Keloids and hypertrophic scars are distinguishable by their gross and electron-microscopic appearances. Keloids are typically associated with more highly pigmented ethnic groups and can have a familial association. Keloids and hypertrophic scars are both associated with adverse wound healing factors, such as infection and excessive tension. Keloids are more likely to occur in areas of the body associated with a high level of muscle tension. In the head and neck, the earlobe and mandibular border are most commonly affected.

The high recurrence rate of keloids has initiated a wide variety of different treatment approaches. Thus far, convincing evidence does not exist to recommend any therapy over surgical excision followed by sequential intralesional steroid injections; however, well-controlled studies on the treatment of keloids are rare.
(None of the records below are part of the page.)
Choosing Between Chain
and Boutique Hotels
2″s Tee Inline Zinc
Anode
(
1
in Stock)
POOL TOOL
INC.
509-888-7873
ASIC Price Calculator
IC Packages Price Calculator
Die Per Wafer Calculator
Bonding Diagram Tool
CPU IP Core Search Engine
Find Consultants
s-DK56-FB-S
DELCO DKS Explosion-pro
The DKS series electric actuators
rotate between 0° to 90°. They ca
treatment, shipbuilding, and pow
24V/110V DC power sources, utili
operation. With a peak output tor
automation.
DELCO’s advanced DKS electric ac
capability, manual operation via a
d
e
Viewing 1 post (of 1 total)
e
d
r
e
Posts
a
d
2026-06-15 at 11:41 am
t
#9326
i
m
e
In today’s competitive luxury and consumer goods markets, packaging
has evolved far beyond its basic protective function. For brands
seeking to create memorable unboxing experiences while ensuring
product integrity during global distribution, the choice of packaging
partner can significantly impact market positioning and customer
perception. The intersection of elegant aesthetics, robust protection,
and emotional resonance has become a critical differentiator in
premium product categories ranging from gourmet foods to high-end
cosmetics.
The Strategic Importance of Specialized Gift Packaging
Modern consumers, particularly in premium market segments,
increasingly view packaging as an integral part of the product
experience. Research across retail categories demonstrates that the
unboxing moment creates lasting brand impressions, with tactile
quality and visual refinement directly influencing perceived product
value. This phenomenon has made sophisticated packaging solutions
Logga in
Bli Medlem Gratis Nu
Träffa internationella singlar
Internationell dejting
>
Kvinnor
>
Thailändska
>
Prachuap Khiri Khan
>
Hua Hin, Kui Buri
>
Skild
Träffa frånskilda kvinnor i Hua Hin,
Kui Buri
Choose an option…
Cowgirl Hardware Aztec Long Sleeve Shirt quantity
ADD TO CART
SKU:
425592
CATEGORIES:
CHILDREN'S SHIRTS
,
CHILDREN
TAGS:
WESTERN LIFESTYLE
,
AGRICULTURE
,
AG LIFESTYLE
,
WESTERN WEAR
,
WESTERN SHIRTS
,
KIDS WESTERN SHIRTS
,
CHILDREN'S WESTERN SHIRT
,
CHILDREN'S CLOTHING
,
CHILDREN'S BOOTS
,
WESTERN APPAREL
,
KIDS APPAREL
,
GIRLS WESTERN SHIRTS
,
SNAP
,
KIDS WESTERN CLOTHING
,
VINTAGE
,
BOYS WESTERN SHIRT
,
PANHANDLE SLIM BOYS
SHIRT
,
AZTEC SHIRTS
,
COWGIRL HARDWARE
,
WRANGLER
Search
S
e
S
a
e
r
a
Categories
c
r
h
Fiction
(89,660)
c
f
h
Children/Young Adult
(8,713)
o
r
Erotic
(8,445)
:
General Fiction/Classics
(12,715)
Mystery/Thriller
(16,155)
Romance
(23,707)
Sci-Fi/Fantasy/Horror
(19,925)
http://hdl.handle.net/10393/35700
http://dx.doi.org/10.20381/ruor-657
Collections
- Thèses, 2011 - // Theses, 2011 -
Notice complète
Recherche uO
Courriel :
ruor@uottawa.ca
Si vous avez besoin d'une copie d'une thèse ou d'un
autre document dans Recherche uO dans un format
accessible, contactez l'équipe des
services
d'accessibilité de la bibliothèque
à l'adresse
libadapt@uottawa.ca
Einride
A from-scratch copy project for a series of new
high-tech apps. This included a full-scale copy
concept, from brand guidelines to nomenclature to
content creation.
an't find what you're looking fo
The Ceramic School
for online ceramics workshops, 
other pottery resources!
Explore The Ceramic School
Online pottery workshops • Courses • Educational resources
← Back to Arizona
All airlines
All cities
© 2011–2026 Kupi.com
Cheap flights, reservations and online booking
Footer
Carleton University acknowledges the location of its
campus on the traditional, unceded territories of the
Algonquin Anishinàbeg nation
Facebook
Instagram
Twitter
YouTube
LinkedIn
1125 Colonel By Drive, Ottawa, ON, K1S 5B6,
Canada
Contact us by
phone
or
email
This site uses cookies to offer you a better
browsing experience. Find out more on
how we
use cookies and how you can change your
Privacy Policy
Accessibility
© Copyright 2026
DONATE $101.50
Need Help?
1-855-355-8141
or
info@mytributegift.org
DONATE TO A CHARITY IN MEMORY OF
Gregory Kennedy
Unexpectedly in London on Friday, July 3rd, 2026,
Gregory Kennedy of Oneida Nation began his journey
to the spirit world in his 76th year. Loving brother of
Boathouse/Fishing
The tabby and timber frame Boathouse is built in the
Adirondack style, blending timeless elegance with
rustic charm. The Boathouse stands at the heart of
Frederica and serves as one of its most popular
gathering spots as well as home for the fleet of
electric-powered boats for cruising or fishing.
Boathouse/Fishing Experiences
Radiation therapy is reserved for keloids recalcitrant to conventional therapy.

The favored treatment regimen for hypertrophic scars is surgical excision. The response is generally more favorable than that with keloids, as long as the initial negative influences on healing are not reproduced. The use of intralesional steroid injections in hypertrophic scarring remains questionable. The risks and benefits must be weighed and clearly explained to the patient.

Although there has been a paucity of prospective basic science research and clinical trials related to keloid and hypertrophic scars, recent interest in genetic factors will hopefully increase the number and quality of studies in these abnormalities, which can have a high negative psychological and functional toll on patients.